More importantly, I met some really great people who have become true friends. I have had fantastic dinners and drinks in hidden piazzas, along the river, and at the Trastevere festival all week long. One thing I have learned about Rome is that its inhabitants do not believe in sleeping. Every night begins with dinner from about 9:30 -12:00, then out for drinks. When I called it a night at 3:30 last night, everyone else continued to dance and drink until 6:30am. Unbelievable!

After dragging ourselves out of bed this morning, Naz and I went to the Trastevere flea market, all day. This thing is crazy big. It has everything from toilet parts to perfume, to antiques, to flowers, to cheese. It is seriously unbelievable. I found some great stuff and now have to figure out how to get it home. I have a feeling UPS is going to make a bundle off me.

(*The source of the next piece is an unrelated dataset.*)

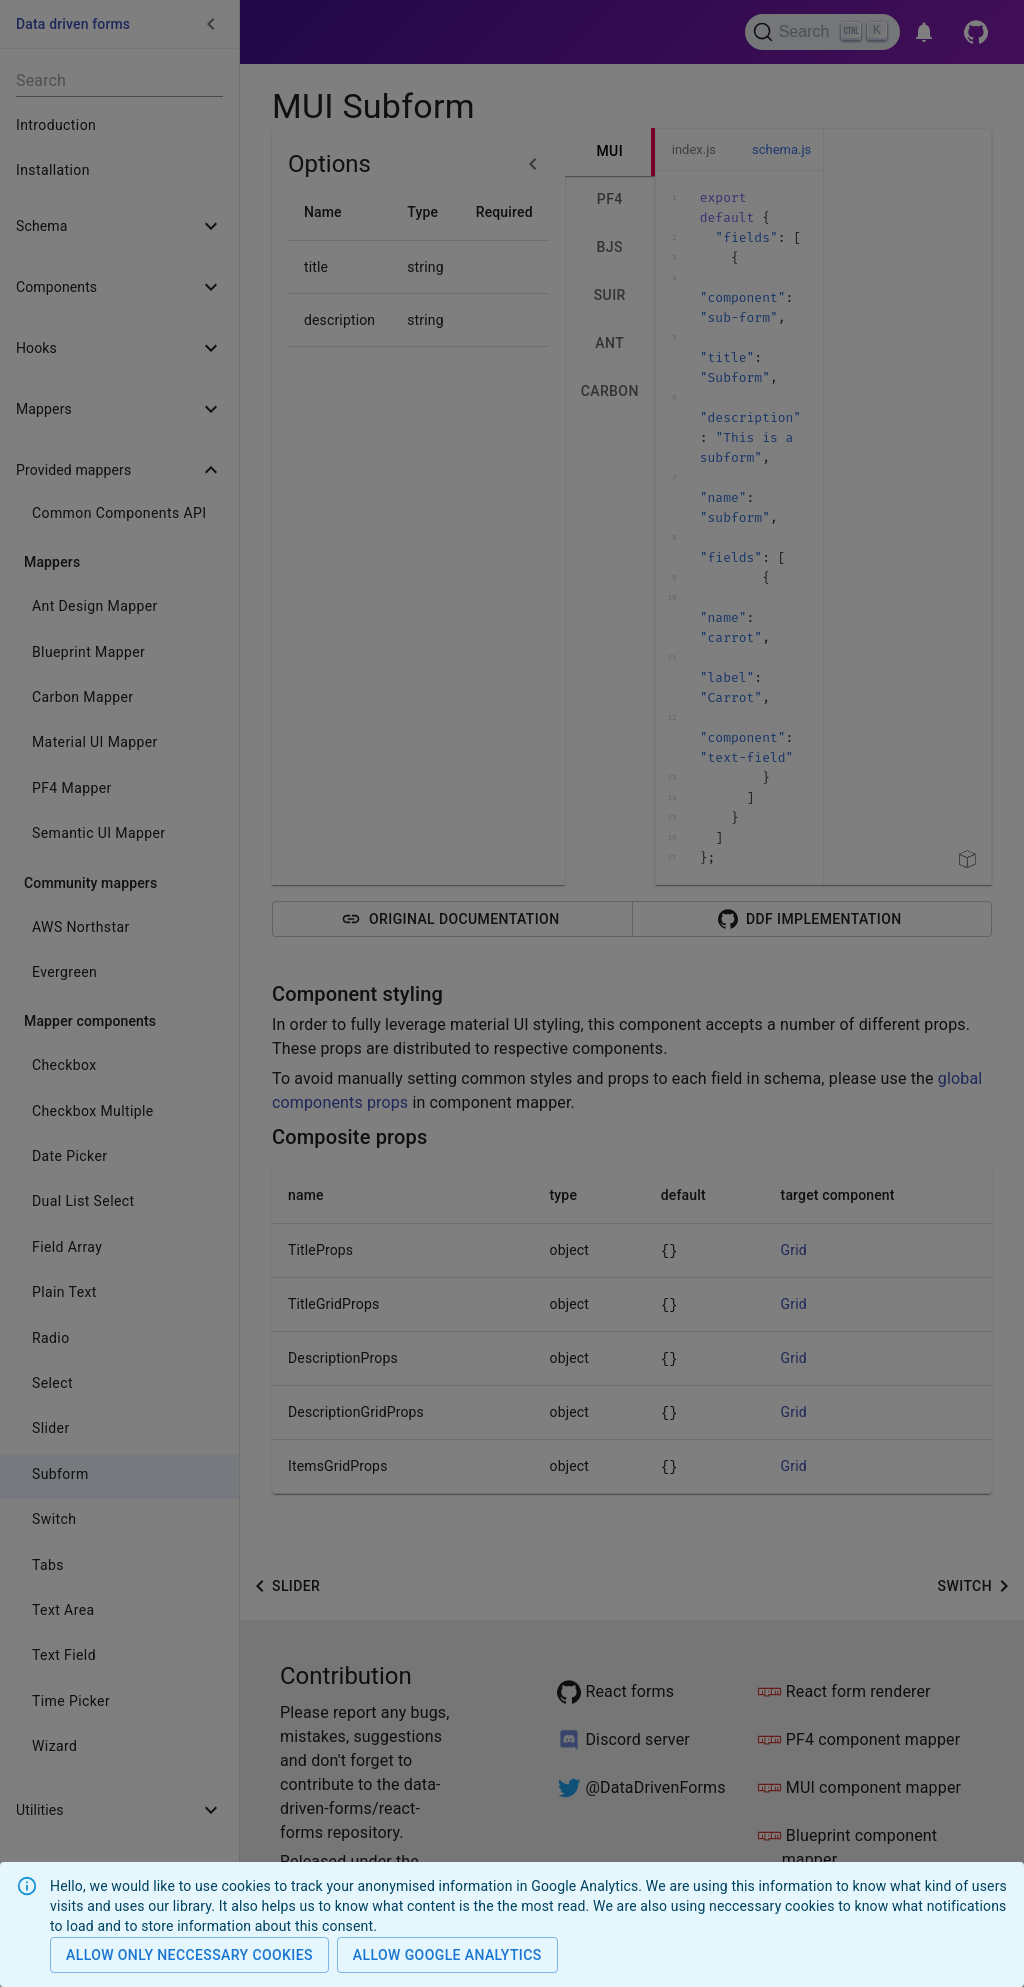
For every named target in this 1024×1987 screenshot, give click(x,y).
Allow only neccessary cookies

So, tomorrow I’m getting out of Rome for a week and heading south. I’m spending a few days on the sea at Gallipoli on the very southern tip of Italy. Then I’m headed to Alberobello to see the domed Trulli houses, followed by Matera where “Passion of the Christ” was filmed. I’m pretty excited about those two nights since I booked into a hotel that is built into the sassi, which are the cliff dwellings.

I’m traveling light over the next week, so I’m not taking my laptop. Unless my hotels have internet access, I won’t be updating, and definitely won’t post any more pictures, until I return to Roma on Monday 7/30.

So with that said, HAPPY BIRTHDAY to my sister on 7/24, HAPPY ANNIVERSARY to Angela & Cary on the same day, and have a GREAT REUNION to you St. Maria Goretti alums, I’m sorry I will miss it!
My neighborhood, Piazza Santa Maria

near my apt.


my neighborhood


a going away gift for Damon


yes, Naz & I are nasty!


Maurizio, our teacher on left and Louie, a student from Turkey


Julia, student from Germany

Naz and I

Naz & Damon, it went downhill from there!